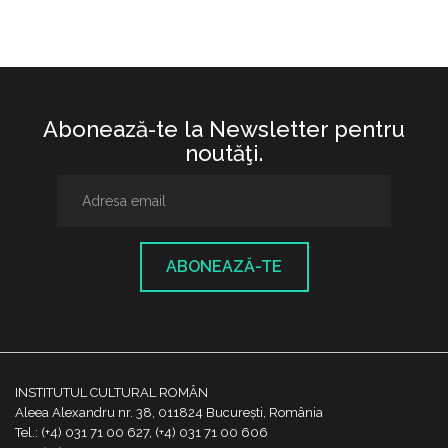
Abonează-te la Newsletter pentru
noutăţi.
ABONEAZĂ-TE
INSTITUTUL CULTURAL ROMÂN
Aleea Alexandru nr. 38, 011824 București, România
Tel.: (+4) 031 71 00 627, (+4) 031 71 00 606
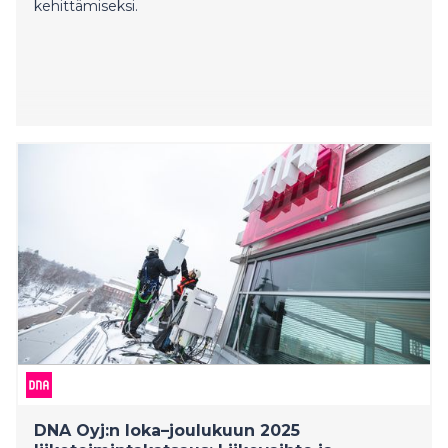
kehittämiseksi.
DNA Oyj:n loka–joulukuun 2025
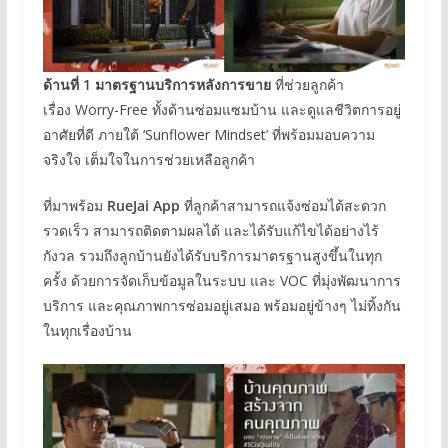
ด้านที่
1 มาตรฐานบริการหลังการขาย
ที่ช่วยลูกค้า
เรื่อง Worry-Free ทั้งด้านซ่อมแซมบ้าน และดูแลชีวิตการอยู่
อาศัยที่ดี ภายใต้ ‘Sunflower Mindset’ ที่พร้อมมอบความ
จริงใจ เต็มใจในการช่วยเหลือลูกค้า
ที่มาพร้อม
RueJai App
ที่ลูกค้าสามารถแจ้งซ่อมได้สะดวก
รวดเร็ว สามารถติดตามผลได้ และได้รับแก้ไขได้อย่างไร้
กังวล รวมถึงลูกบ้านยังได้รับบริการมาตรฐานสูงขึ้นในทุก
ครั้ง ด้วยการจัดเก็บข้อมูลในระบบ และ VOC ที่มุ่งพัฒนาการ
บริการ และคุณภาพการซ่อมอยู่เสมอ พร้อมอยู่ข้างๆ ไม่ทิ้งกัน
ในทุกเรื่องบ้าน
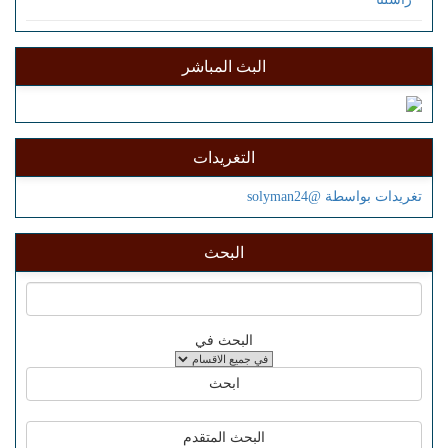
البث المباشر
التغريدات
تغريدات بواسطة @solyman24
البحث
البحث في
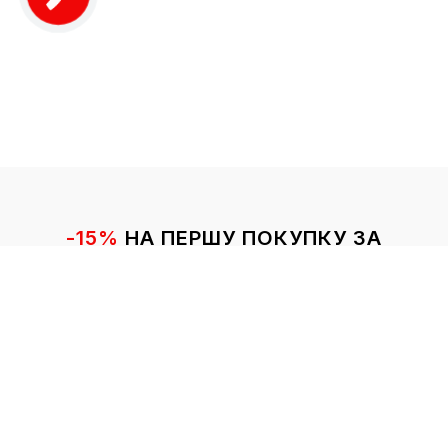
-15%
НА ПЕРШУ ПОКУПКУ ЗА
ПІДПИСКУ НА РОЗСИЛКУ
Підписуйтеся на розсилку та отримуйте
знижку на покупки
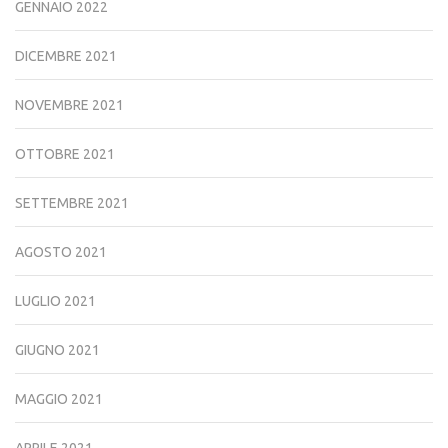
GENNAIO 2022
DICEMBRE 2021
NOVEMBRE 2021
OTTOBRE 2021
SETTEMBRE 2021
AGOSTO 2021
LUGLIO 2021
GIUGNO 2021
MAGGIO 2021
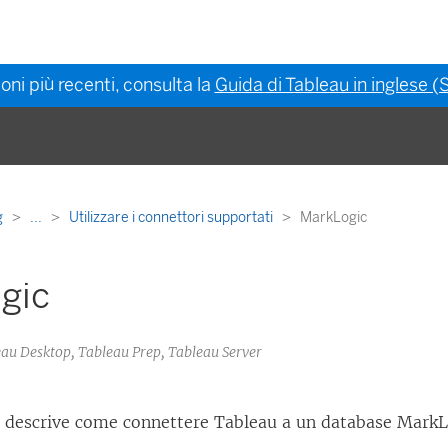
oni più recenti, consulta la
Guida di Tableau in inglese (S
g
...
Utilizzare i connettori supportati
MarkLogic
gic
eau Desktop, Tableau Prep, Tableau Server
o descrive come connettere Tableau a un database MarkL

==================================================

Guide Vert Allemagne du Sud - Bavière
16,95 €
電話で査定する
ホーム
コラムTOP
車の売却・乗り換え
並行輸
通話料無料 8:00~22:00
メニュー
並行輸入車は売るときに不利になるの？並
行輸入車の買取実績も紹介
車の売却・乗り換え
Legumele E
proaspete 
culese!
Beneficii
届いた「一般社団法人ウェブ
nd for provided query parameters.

==================================================

_Problem details_.
Above are some records; quote exactly and only the lines that begin at the line containing "Tel.: (+4) 031 71 00 627, (+4) 031 71 00 606" and stop after the line containing "อาศัยที่ดี ภายใต้ ‘Sunflower", leaving out the pictures.

_Expected answer_.
Tel.: (+4) 031 71 00 627, (+4) 031 71 00 606
kehittämiseksi.
DNA Oyj:n loka–joulukuun 2025
ด้านที่
1 มาตรฐานบริการหลังการขาย
ที่ช่วยลูกค้า
เรื่อง Worry-Free ทั้งด้านซ่อมแซมบ้าน และดูแลชีวิตการอยู่
อาศัยที่ดี ภายใต้ ‘Sunflower Mindset’ ที่พร้อมมอบความ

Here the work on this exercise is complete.